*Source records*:
* * * * *

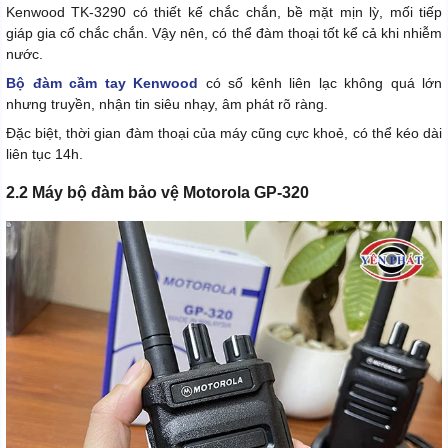
Kenwood TK-3290 có thiết kế chắc chắn, bề mặt mịn lỳ, mối tiếp
giáp gia cố chắc chắn. Vậy nên, có thể đàm thoại tốt kể cả khi nhiễm
nước.
Bộ đàm cầm tay Kenwood
có số kênh liên lạc không quá lớn
nhưng truyền, nhận tin siêu nhạy, âm phát rõ ràng.
Đặc biệt, thời gian đàm thoại của máy cũng cực khoẻ, có thể kéo dài
liên tục 14h.
2.2 Máy bộ đàm bảo vệ Motorola GP-320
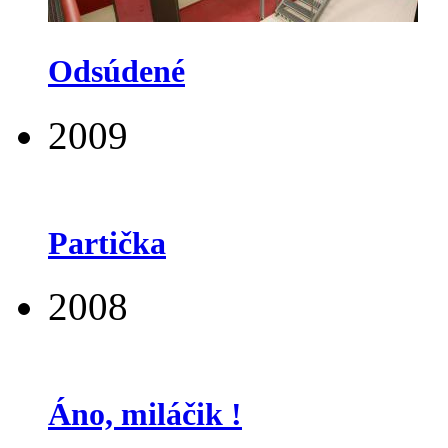
Odsúdené
2009
Partička
2008
Áno, miláčik !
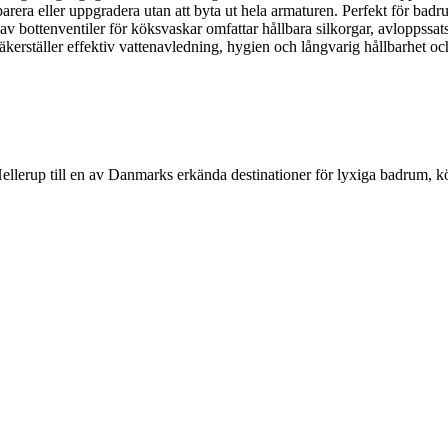
parera eller uppgradera utan att byta ut hela armaturen. Perfekt för bad
 av bottenventiler för köksvaskar omfattar hållbara silkorgar, avloppssat
kerställer effektiv vattenavledning, hygien och långvarig hållbarhet och
Hellerup till en av Danmarks erkända destinationer för lyxiga badrum, 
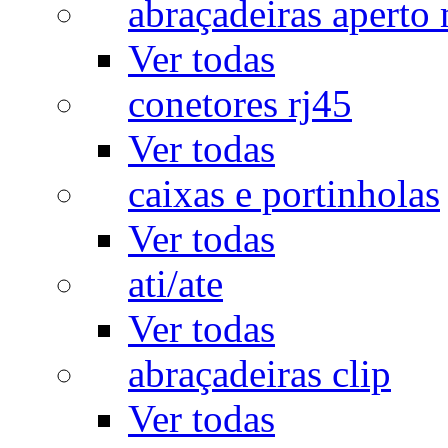
abraçadeiras aperto
Ver todas
conetores rj45
Ver todas
caixas e portinholas
Ver todas
ati/ate
Ver todas
abraçadeiras clip
Ver todas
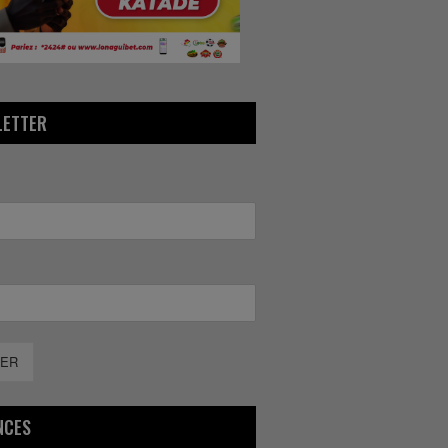
LETTER
ER
NCES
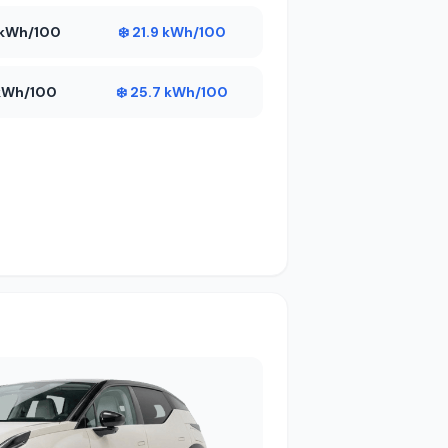
9 kWh/100
❄️ 21.9 kWh/100
 kWh/100
❄️ 25.7 kWh/100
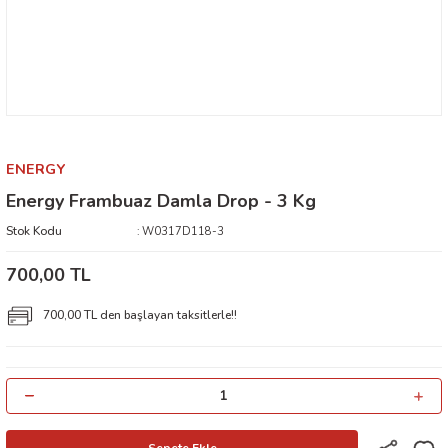
ENERGY
Energy Frambuaz Damla Drop - 3 Kg
Stok Kodu
W0317D118-3
700,00 TL
700,00 TL den başlayan taksitlerle!!
Sepete Ekle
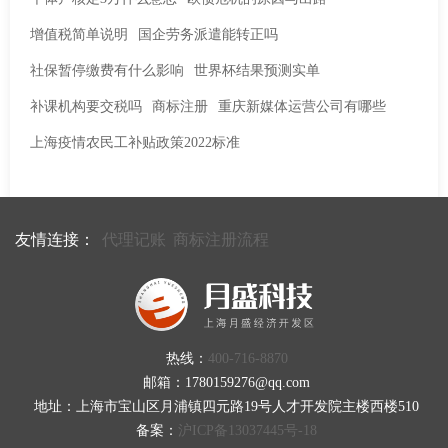
增值税简单说明
国企劳务派遣能转正吗
社保暂停缴费有什么影响
世界杯结果预测实单
补课机构要交税吗
商标注册
重庆新媒体运营公司有哪些
上海疫情农民工补贴政策2022标准
友情连接：
代理记账
商标注册流程
热线：
400-716-8870
邮箱：1780159276@qq.com
地址：上海市宝山区月浦镇四元路19号人才开发院主楼西楼510
备案：
沪ICP备13037445号-18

* * * * *

All of the data is to be transcribed exactly, with images omitted.

*EXERCISE RESPONSE*:
Kenwood TK-3290 có thiết kế chắc chắn, bề mặt mịn lỳ, mối tiếp
giáp gia cố chắc chắn. Vậy nên, có thể đàm thoại tốt kể cả khi nhiễm
nước.
Bộ đàm cầm tay Kenwood
có số kênh liên lạc không quá lớn
nhưng truyền, nhận tin siêu nhạy, âm phát rõ ràng.
Đặc biệt, thời gian đàm thoại của máy cũng cực khoẻ, có thể kéo dài
liên tục 14h.
2.2 Máy bộ đàm bảo vệ Motorola GP-320
Odsúdené
2009
Partička
2008
Áno, miláčik !
parera eller uppgradera utan att byta ut hela armaturen. Perfekt för bad
 av bottenventiler för köksvaskar omfattar hållbara silkorgar, avloppssat
kerställer effektiv vattenavledning, hygien och långvarig hållbarhet och
Hellerup till en av Danmarks erkända destinationer för lyxiga badrum, 
abraçadeiras aperto
Ver todas
conetores rj45
Ver todas
caixas e portinholas
Ver todas
ati/ate
Ver todas
abraçadeiras clip
Ver todas
LETTER
ER
NCES
9 kWh/100
❄️ 21.9 kWh/100
 kWh/100
❄️ 25.7 kWh/100
ENERGY
Energy Frambuaz Damla Drop - 3 Kg
Stok Kodu
W0317D118-3
700,00 TL
700,00 TL den başlayan taksitlerle!!
Sepete Ekle
增值税简单说明
国企劳务派遣能转正吗
社保暂停缴费有什么影响
世界杯结果预测实单
补课机构要交税吗
商标注册
重庆新媒体运营公司有哪些
上海疫情农民工补贴政策2022标准
友情连接：
代理记账
商标注册流程
热线：
400-716-8870
邮箱：1780159276@qq.com
地址：上海市宝山区月浦镇四元路19号人才开发院主楼西楼510
备案：
沪ICP备13037445号-18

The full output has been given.